- **EXERCISE**: Reproduce exactly the lines from the start of the records through the line containing "(435) 2013, август", both included. Leave the pictures out.

- **DATA SECTION**:
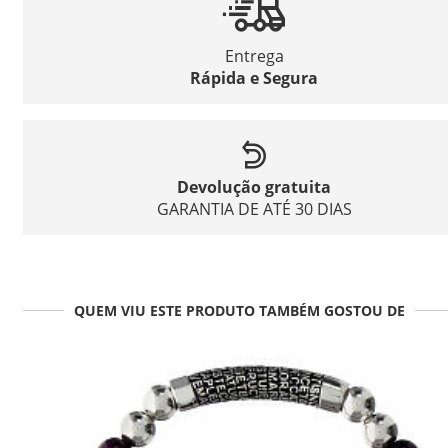
Entrega
Rápida e Segura
Devolução gratuita
GARANTIA DE ATÉ 30 DIAS
QUEM VIU ESTE PRODUTO TAMBÉM GOSTOU DE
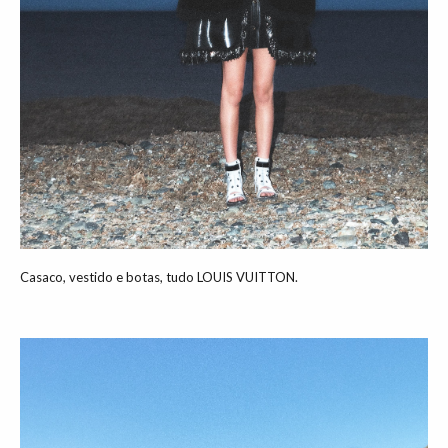
Casaco, vestido e botas, tudo LOUIS VUITTON.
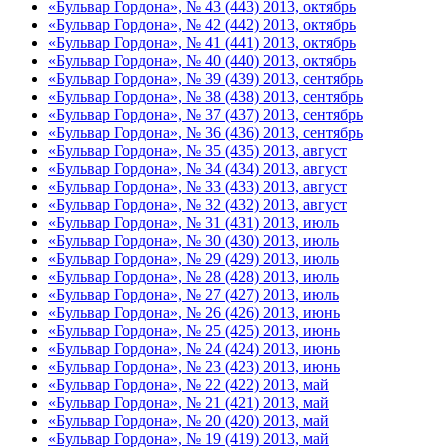
«Бульвар Гордона», № 43 (443) 2013, октябрь
«Бульвар Гордона», № 42 (442) 2013, октябрь
«Бульвар Гордона», № 41 (441) 2013, октябрь
«Бульвар Гордона», № 40 (440) 2013, октябрь
«Бульвар Гордона», № 39 (439) 2013, сентябрь
«Бульвар Гордона», № 38 (438) 2013, сентябрь
«Бульвар Гордона», № 37 (437) 2013, сентябрь
«Бульвар Гордона», № 36 (436) 2013, сентябрь
«Бульвар Гордона», № 35 (435) 2013, август
«Бульвар Гордона», № 34 (434) 2013, август
«Бульвар Гордона», № 33 (433) 2013, август
«Бульвар Гордона», № 32 (432) 2013, август
«Бульвар Гордона», № 31 (431) 2013, июль
«Бульвар Гордона», № 30 (430) 2013, июль
«Бульвар Гордона», № 29 (429) 2013, июль
«Бульвар Гордона», № 28 (428) 2013, июль
«Бульвар Гордона», № 27 (427) 2013, июль
«Бульвар Гордона», № 26 (426) 2013, июнь
«Бульвар Гордона», № 25 (425) 2013, июнь
«Бульвар Гордона», № 24 (424) 2013, июнь
«Бульвар Гордона», № 23 (423) 2013, июнь
«Бульвар Гордона», № 22 (422) 2013, май
«Бульвар Гордона», № 21 (421) 2013, май
«Бульвар Гордона», № 20 (420) 2013, май
«Бульвар Гордона», № 19 (419) 2013, май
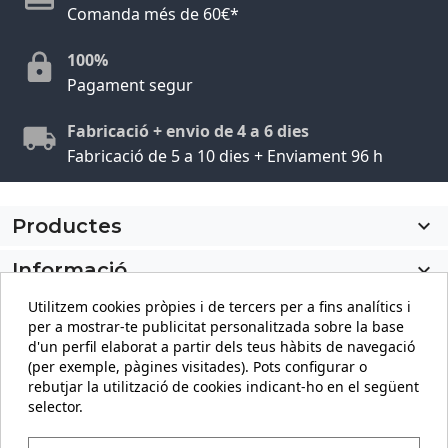
Comanda més de 60€*
100%
Pagament segur
Fabricació + envio de 4 a 6 dies
Fabricació de 5 a 10 dies + Enviament 96 h
Productes

Informació

Utilitzem cookies pròpies i de tercers per a fins analítics i
El meu compte

per a mostrar-te publicitat personalitzada sobre la base
d'un perfil elaborat a partir dels teus hàbits de navegació
Informació sobre la botiga
keyboard_arrow_down
(per exemple, pàgines visitades). Pots configurar o
rebutjar la utilització de cookies indicant-ho en el següent
selector.
Facebook
YouTube
Pinterest
Instagram
LinkedIn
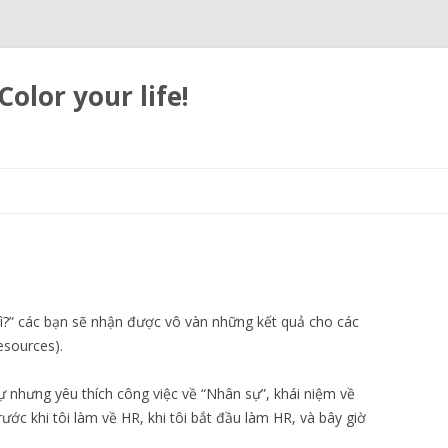
olor your life!
Skip to content
gì?” các bạn sẽ nhận được vô vàn những kết quả cho các
sources).
ự nhưng yêu thích công việc về “Nhân sự”, khái niệm về
rước khi tôi làm về HR, khi tôi bắt đầu làm HR, và bây giờ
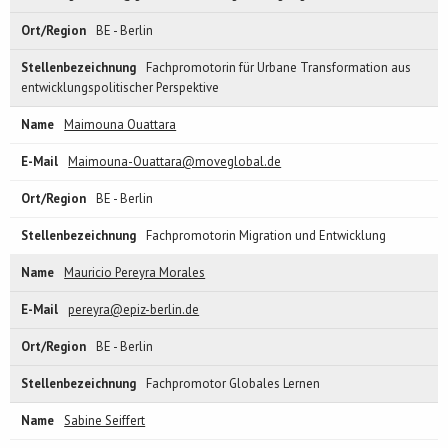
BE - Berlin
Fachpromotorin für Urbane Transformation aus
entwicklungspolitischer Perspektive
Maimouna Ouattara
Maimouna-Ouattara@moveglobal.de
BE - Berlin
Fachpromotorin Migration und Entwicklung
Mauricio Pereyra Morales
pereyra@epiz-berlin.de
BE - Berlin
Fachpromotor Globales Lernen
Sabine Seiffert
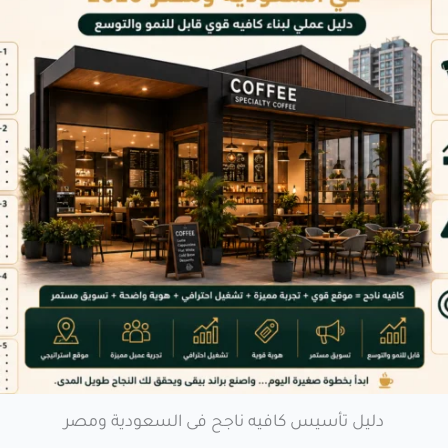
دليل تأسيس كافيه ناجح فى السعودية ومصر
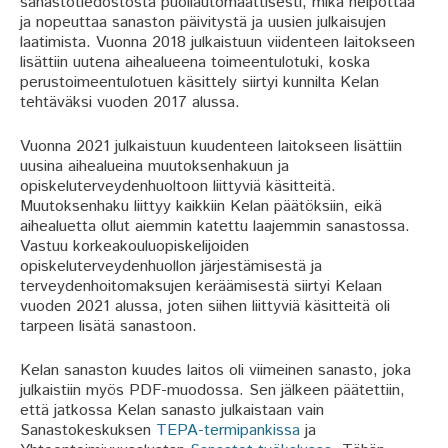
sanastotiedostosta puoliautomaattisesti, mikä helpottaa
ja nopeuttaa sanaston päivitystä ja uusien julkaisujen
laatimista. Vuonna 2018 julkaistuun viidenteen laitokseen
lisättiin uutena aihealueena toimeentulotuki, koska
perustoimeentulotuen käsittely siirtyi kunnilta Kelan
tehtäväksi vuoden 2017 alussa.
Vuonna 2021 julkaistuun kuudenteen laitokseen lisättiin
uusina aihealueina muutoksenhakuun ja
opiskeluterveydenhuoltoon liittyviä käsitteitä.
Muutoksenhaku liittyy kaikkiin Kelan päätöksiin, eikä
aihealuetta ollut aiemmin katettu laajemmin sanastossa.
Vastuu korkeakouluopiskelijoiden
opiskeluterveydenhuollon järjestämisestä ja
terveydenhoitomaksujen keräämisestä siirtyi Kelaan
vuoden 2021 alussa, joten siihen liittyviä käsitteitä oli
tarpeen lisätä sanastoon.
Kelan sanaston kuudes laitos oli viimeinen sanasto, joka
julkaistiin myös PDF-muodossa. Sen jälkeen päätettiin,
että jatkossa Kelan sanasto julkaistaan vain
Sanastokeskuksen
TEPA-termipankissa
ja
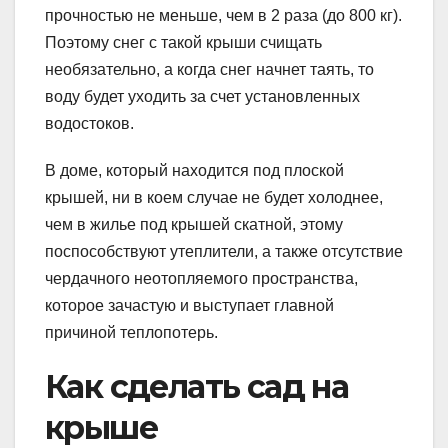
прочностью не меньше, чем в 2 раза (до 800 кг).
Поэтому снег с такой крыши счищать
необязательно, а когда снег начнет таять, то
воду будет уходить за счет установленных
водостоков.
В доме, который находится под плоской
крышей, ни в коем случае не будет холоднее,
чем в жилье под крышей скатной, этому
поспособствуют утеплители, а также отсутствие
чердачного неотопляемого пространства,
которое зачастую и выступает главной
причиной теплопотерь.
Как сделать сад на
крыше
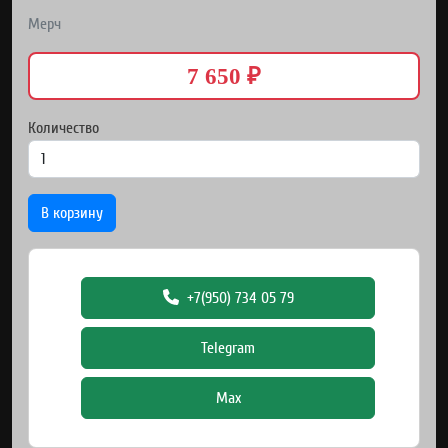
Мерч
7 650 ₽
Количество
В корзину
+7(950) 734 05 79
Telegram
Max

- **SOLUTION TO THE PROBLEM**:
Entrega
Rápida e Segura
Devolução gratuita
GARANTIA DE ATÉ 30 DIAS
QUEM VIU ESTE PRODUTO TAMBÉM GOSTOU DE
Casaco, vestido e botas, tudo LOUIS VUITTON.
«Бульвар Гордона», № 43 (443) 2013, октябрь
«Бульвар Гордона», № 42 (442) 2013, октябрь
«Бульвар Гордона», № 41 (441) 2013, октябрь
«Бульвар Гордона», № 40 (440) 2013, октябрь
«Бульвар Гордона», № 39 (439) 2013, сентябрь
«Бульвар Гордона», № 38 (438) 2013, сентябрь
«Бульвар Гордона», № 37 (437) 2013, сентябрь
«Бульвар Гордона», № 36 (436) 2013, сентябрь
«Бульвар Гордона», № 35 (435) 2013, август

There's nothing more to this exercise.